A Natureza Jurídica das Universidades Públicas

As Universidades públicas são pessoas coletivas que gozam, segundo o artigo 76º/2 da Constituição da República Portuguesa (CRP), nos termos da lei, de autonomia estatutária, científica, pedagógica, administrativa e financeira, sem prejuízo de adequada avaliação da qualidade do ensino.

Como a lei fundamental não é clara relativamente à natureza jurídica destas instituições, a doutrina procurou responder a esta questão e a dúvida centra-se, sobretudo, em saber se as universidades se inserem na Administração Indireta do Estado ou, por outro lado, na Administração Autónoma do Estado. Tendo como ponto de partida estes dois conceitos, a Administração Indireta pode ser definida, segundo o professor Diogo Freitas do Amaral, como a “atividade administrativa do Estado, realizada, para a prossecução dos fins deste, por entidades públicas dotadas de personalidade jurídica própria e de autonomia administrativa ou administrativa e financeira”. São, portanto, centros onde existe autonomia a nível decisório e da sua própria gestão. Ainda que os fins que prosseguem sejam os fins do próprio Estado, possuem património, pessoal, orçamento e contas próprias, sendo, portanto, pessoas coletivas distintas do Estado. A todas aquelas que aqui se inserem, são exercidos sobre elas os poderes de superintendência e tutela, por parte do Governo, como prevê o artigo 199º d) da CRP. A superintendência consiste na capacidade de orientar, de definir os fins e as metas de cada pessoa coletiva, mas existindo a liberdade para que estas decidam de que forma irão atingir esses fins, e a tutela, por outro lado, é apenas a fiscalização relativamente às atividades desenvolvidas por essas entidades. Este controlo pode ser feito de duas formas, através de juízos de legalidade, dizer se é ou não conforme a lei, ou juízos de mérito, se a decisão tomada foi a mais conveniente. Em relação à administração autónoma, esta é definida como aquela que, ao contrário da administração indireta, prossegue interesses públicos próprios, dirige-se a si mesma e define, de forma autónoma e independente, a orientação das suas atividades.
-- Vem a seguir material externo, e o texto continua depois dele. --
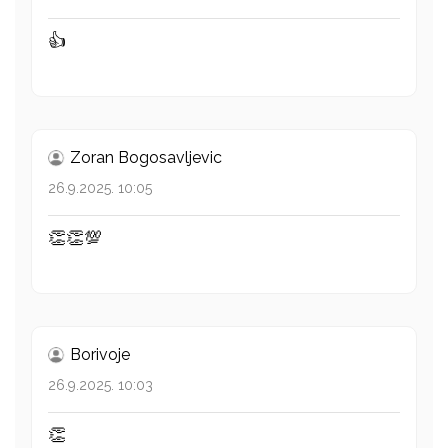
👍
Zoran Bogosavljevic
26.9.2025. 10:05
👏👏💯
Borivoje
26.9.2025. 10:03
👏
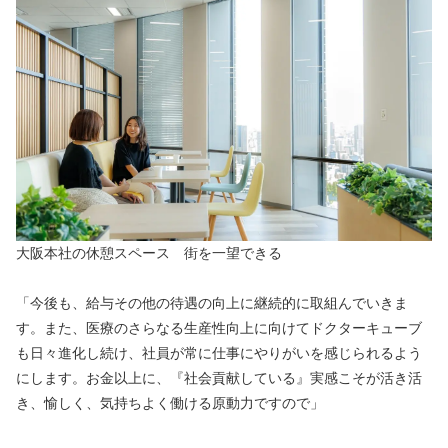
大阪本社の休憩スペース　街を一望できる
「今後も、給与その他の待遇の向上に継続的に取組んでいきま
す。また、医療のさらなる生産性向上に向けてドクターキューブ
も日々進化し続け、社員が常に仕事にやりがいを感じられるよう
にします。お金以上に、『社会貢献している』実感こそが活き活
き、愉しく、気持ちよく働ける原動力ですので」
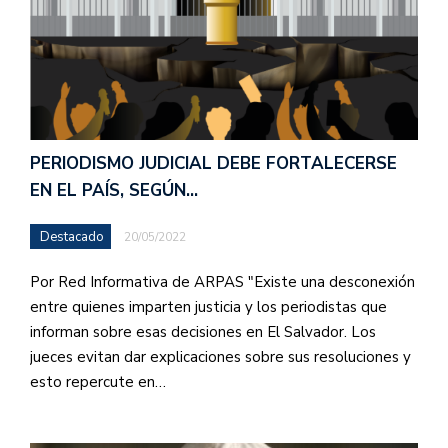
PERIODISMO JUDICIAL DEBE FORTALECERSE
EN EL PAÍS, SEGÚN…
Destacado
20/05/2022
Por Red Informativa de ARPAS "Existe una desconexión
entre quienes imparten justicia y los periodistas que
informan sobre esas decisiones en El Salvador. Los
jueces evitan dar explicaciones sobre sus resoluciones y
esto repercute en…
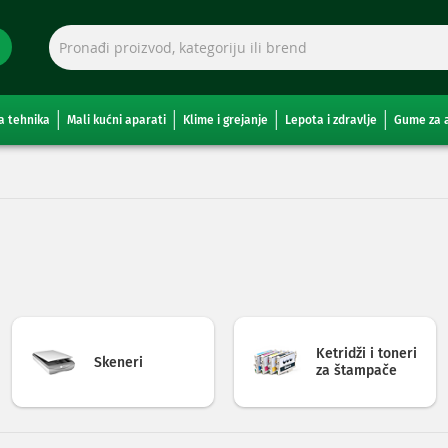
a tehnika
Mali kućni aparati
Klime i grejanje
Lepota i zdravlje
Gume za 
Ketridži i toneri
Skeneri
za štampače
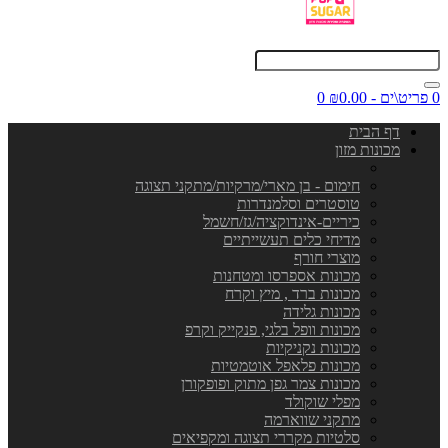
0 פריט\ים - ₪0.00
0
דף הבית
מכונות מזון
חימום - בן מארי/מרקיות/מתקני תצוגה
טוסטרים וסלמנדרות
כיריים-אינדוקציה/גז/חשמל
מדיחי כלים תעשייתיים
מוצרי חורף
מכונות אספרסו ומטחנות
מכונות ברד , מיץ וקרח
מכונות גלידה
מכונות וופל בלגי, פנקייק וקרפ
מכונות נקניקיות
מכונות פלאפל אוטמטיות
מכונות צמר גפן מתוק ופופקורן
מפלי שוקולד
מתקני שווארמה
סלטיות מקררי תצוגה ומקפיאים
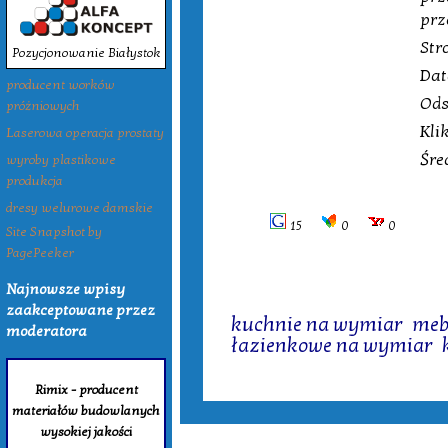
prz
Str
Pozycjonowanie Białystok
Dat
producent worków
Ods
próżniowych
Kli
Laserowa operacja prostaty
Śre
wyroby plastikowe
produkcja
dresy welurowe damskie
15
0
0
Site Snapshot by
PagePeeker
Najnowsze wpisy
Tagi:
zaakceptowane przez
kuchnie na wymiar
,
meb
moderatora
łazienkowe na wymiar
,
Rimix - producent
materiałów budowlanych
wysokiej jakości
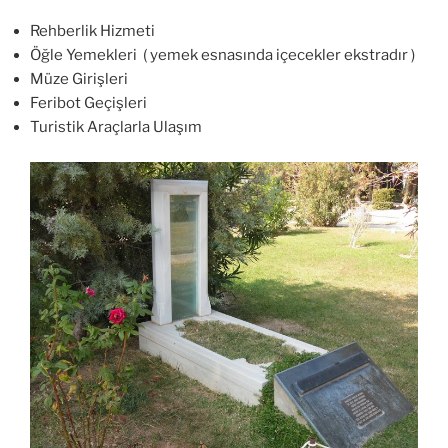
Rehberlik Hizmeti
Öğle Yemekleri ( yemek esnasında içecekler ekstradır )
Müze Girişleri
Feribot Geçişleri
Turistik Araçlarla Ulaşım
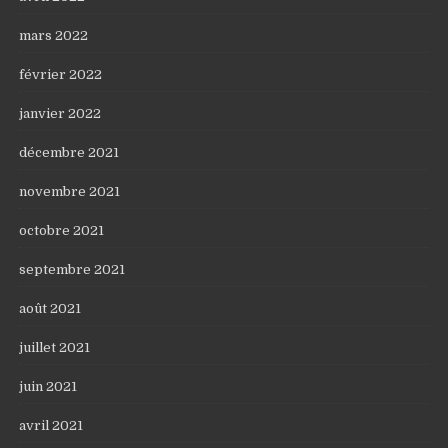
mars 2022
février 2022
janvier 2022
décembre 2021
novembre 2021
octobre 2021
septembre 2021
août 2021
juillet 2021
juin 2021
avril 2021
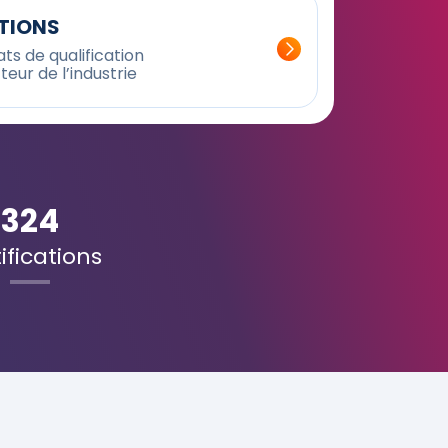
ATIONS
ts de qualification
teur de l’industrie
324
ifications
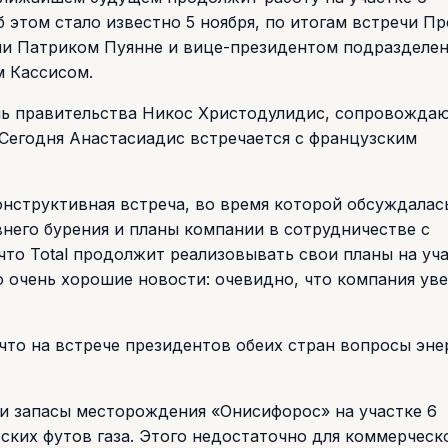
 этом стало известно 5 ноября, по итогам встречи П
ии Патриком Пуянне и вице-президентом подразделен
 Кассисом.
ль правительства Никос Христодулидис, сопровожда
Сегодня Анастасиадис встречается с французским
онструктивная встреча, во время которой обсуждалас
внего бурения и планы компании в сотрудничестве с
 что Total продолжит реализовывать свои планы на уча
о очень хорошие новости: очевидно, что компания уве
что на встрече президентов обеих стран вопросы эне
ки запасы месторождения «Онисифорос» на участке 6
ских футов газа. Этого недостаточно для коммерческ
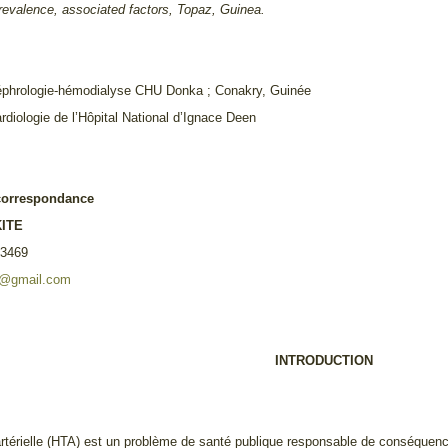
revalence, associated factors, Topaz, Guinea.
néphrologie-hémodialyse CHU Donka ; Conakry, Guinée
rdiologie de l’Hôpital National d’Ignace Deen
correspondance
KITE
13469
0@gmail.com
INTRODUCTION
artérielle (HTA) est un problème de santé publique responsable de conséquen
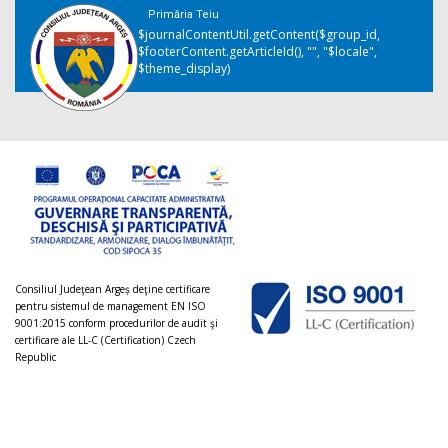
Primăria Teiu
$journalContentUtil.getContent($group_id,
$footerContent.getArticleId(), "", "$locale",
$theme_display)
Consiliul Judeţean Argeș deţine certificare
pentru sistemul de management EN ISO
9001:2015 conform procedurilor de audit şi
certificare ale LL-C (Certification) Czech
Republic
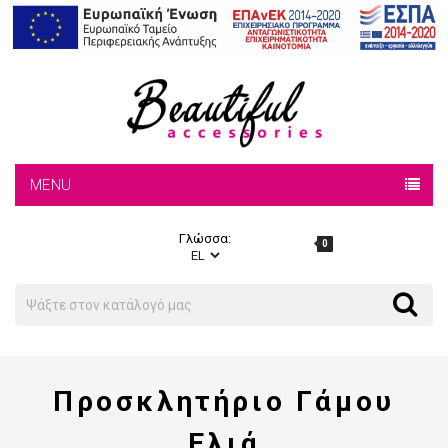
MENU
Γλώσσα:
0
Search
Search
Προσκλητήριο Γάμου
Ελιά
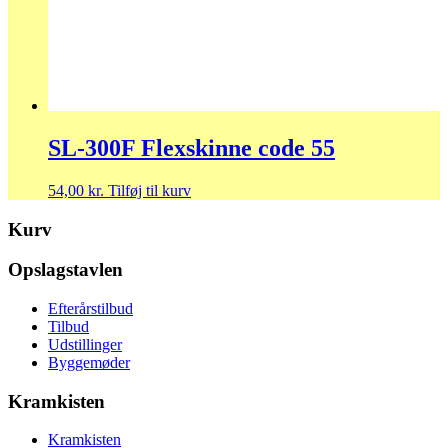
SL-300F Flexskinne code 55
54,00
kr.
Tilføj til kurv
Kurv
Opslagstavlen
Efterårstilbud
Tilbud
Udstillinger
Byggemøder
Kramkisten
Kramkisten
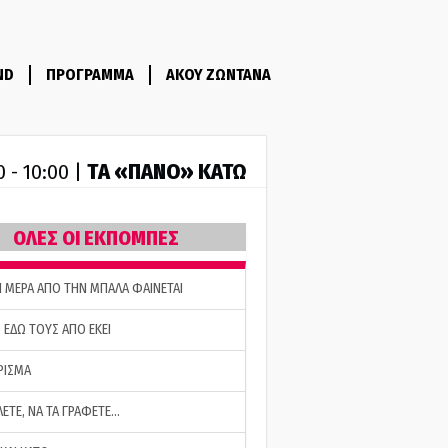
ND
ΠΡΟΓΡΑΜΜΑ
ΑΚΟΥ ΖΩΝΤΑΝΑ
ΤA «ΠΑΝΟ» ΚΑΤΩ
0 - 10:00 |
ΟΛΕΣ ΟΙ ΕΚΠΟΜΠΕΣ
Η ΜΕΡΑ ΑΠΟ ΤΗΝ ΜΠΑΛΑ ΦΑΙΝΕΤΑΙ
 ΕΔΩ ΤΟΥΣ ΑΠΟ ΕΚΕΙ
ΡΙΣΜΑ
ΛΕΤΕ, ΝΑ ΤΑ ΓΡΑΦΕΤΕ…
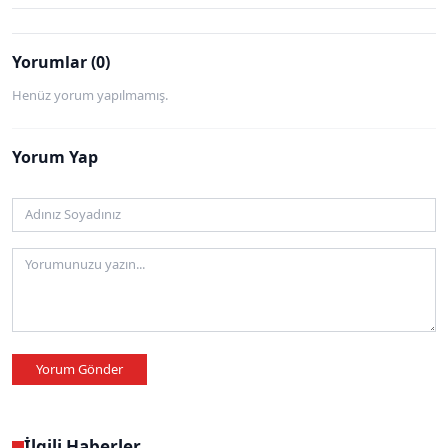
Yorumlar (0)
Henüz yorum yapılmamış.
Yorum Yap
Yorum Gönder
İlgili Haberler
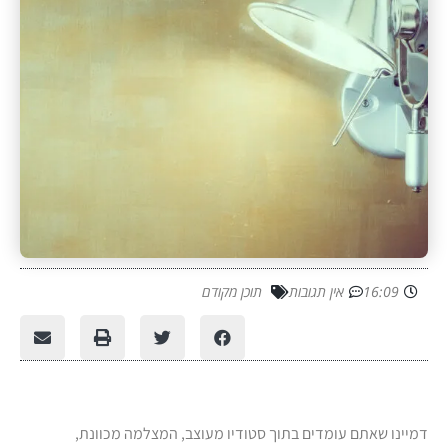
16:09
אין תגובות
תוכן מקודם
דמיינו שאתם עומדים בתוך סטודיו מעוצב, המצלמה מכוונת,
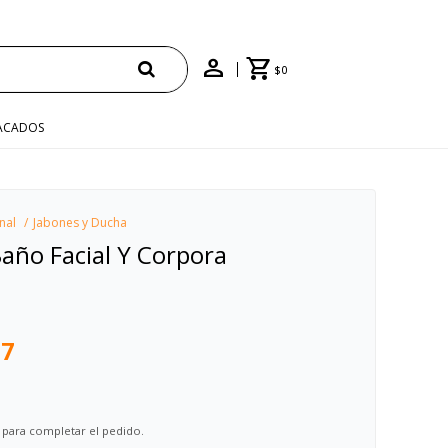
$
0
ACADOS
nal
Jabones y Ducha
año Facial Y Corpora
37
 para completar el pedido.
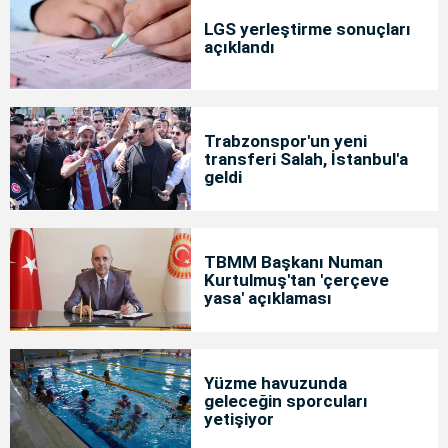
LGS yerleştirme sonuçları
açıklandı
Trabzonspor'un yeni
transferi Salah, İstanbul'a
geldi
TBMM Başkanı Numan
Kurtulmuş'tan 'çerçeve
yasa' açıklaması
Yüzme havuzunda
geleceğin sporcuları
yetişiyor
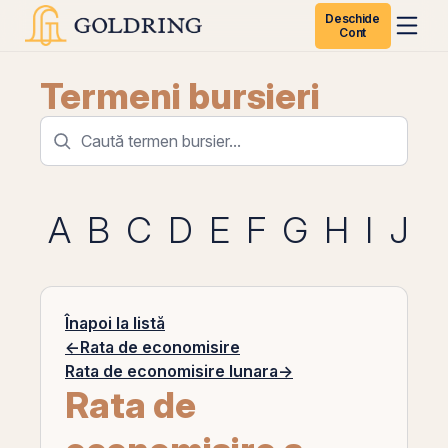
Deschide
Cont
Termeni bursieri
A
B
C
D
E
F
G
H
I
J
K
Înapoi la listă
←
Rata de economisire
Rata de economisire lunara
→
Rata de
Aqui, é exercida, por parte do Governo, apenas a tutela administrativa.

            O professor Diogo Freitas do Amaral aponta as universidades públicas como parte da administração indireta do Estado, considerando-as como estabelecimentos públicos, isto é, “institutos públicos de caráter cultural ou social, organizados como serviços abertos ao público, e destinado a efetuar prestações individuais à generalidade dos cidadãos que delas careçam”. É importante referir que o próprio conceito de instituto público é ele também não consensual entre a doutrina. O professor opta por seguir a conceção de Marcello Caetano, que defende que estes possuem um substrato autónomo, personalidade jurídica, tratando-se, então, de entidades distintas do Estado, cujos órgãos, em princípio, serão do instituto público e não do Estado, com finanças para-estaduais e património próprio. Como fazem parte da administração indireta, têm como fim prosseguir interesses públicos estaduais, no entanto, dentro de determinados limites, podem também prosseguir interesses próprios.

            Embora o professor João Caupers considere que as universidades deveriam integrar a administração autónoma do Estado, entende que a lei, pelo contrário, preferiu optar pela administração indireta, tendo como base a lei nº62/2007, de 10 de dezembro. Este diploma, no seu artigo 9º/1, admite que as universidades públicas possam revestir a forma jurídica de fundações públicas. Fora essas, a título subsidiário, aplicar-se-á, segundo o nº2 do mesmo artigo, às universidades públicas as leis aplicáveis às demais pessoas coletivas de direito público de natureza administrativa, designadamente a lei-quadro dos institutos públicos. Ou seja, ainda que a lei não as qualifique como institutos públicos, integrou-as na administração indireta.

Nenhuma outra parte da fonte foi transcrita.